The envvars library... is a library.
It doesn't do anything on its own right out of the box. It is intended to be the environment variable kernel of a larger application configuration management system.
It is meant to be embedded in your CICD pipeline. Are you creating property files? deployment configurations? config maps? distributed maps? Well, these binding are all great, but envvars does not natively support any of them.
That's the work left for you to do.
The core envvars library module (envvars-lib) is only dependent on com.optum.templ:templ-lib. This should make using envvars-lib easy to adopt into any project without dealing with [too many] transitive dependencies or security vulnerabilities.
But envvars-lib doesn't implement file processing/parsing. For that you can choose JSON or YAML, and the transitive dependencies of Jackson or Snake respectively.
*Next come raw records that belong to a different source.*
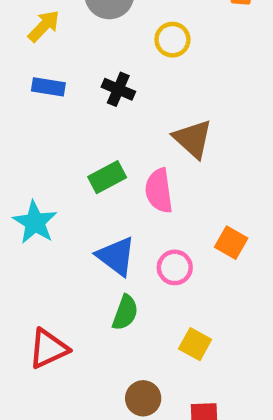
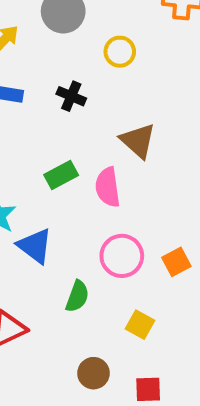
orange square: (231, 243) -> (176, 262), moved, turned 32
blue triangle: (116, 256) -> (35, 246), moved
pink circle: (175, 267) -> (122, 256), size x1.4

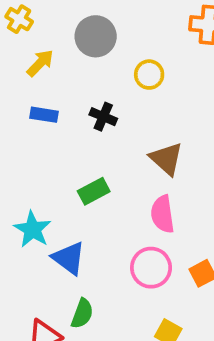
pink semicircle: (108, 187) -> (162, 214), moved
green semicircle: (77, 296) -> (82, 314), moved

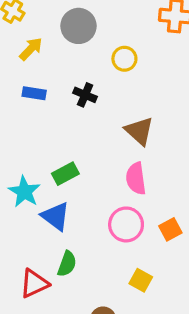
green rectangle: (94, 191) -> (65, 174), moved

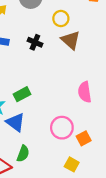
brown triangle: (139, 131) -> (71, 40), moved
pink semicircle: (136, 179) -> (85, 92), moved
orange square: (170, 229) -> (84, 138), moved

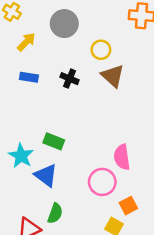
pink semicircle: (85, 92) -> (122, 157), moved
green rectangle: (22, 94) -> (54, 141), turned 49
orange square: (84, 138) -> (128, 206), moved

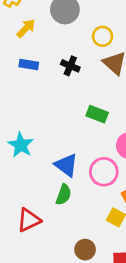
green rectangle: (54, 141) -> (97, 114), moved
blue triangle: (46, 175) -> (66, 165), moved
green semicircle: (55, 213) -> (64, 195), moved

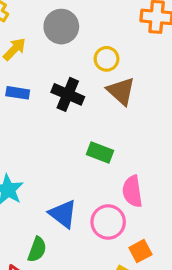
black cross: (70, 66) -> (68, 94), size x1.4
green semicircle: (64, 195) -> (37, 249), moved

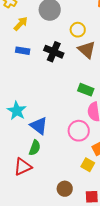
green rectangle: (100, 153) -> (86, 90), moved
blue triangle: (63, 214) -> (39, 126), moved

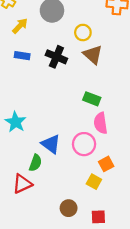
blue triangle: (39, 126) -> (51, 144), moved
The most complete support is provided by the YAML library, as stand-alone envvars files are implemented in the YAML library. But JSON is also supported, to a limited degree.
JSON isn't perfect. Neither is YAML. But YAML has comments.
The envvars-cli includes sample code to kickstart your project.
The envvars library is untyped, or more specifically: all keys are considered Strings (not surprising) and also all values are considered Strings.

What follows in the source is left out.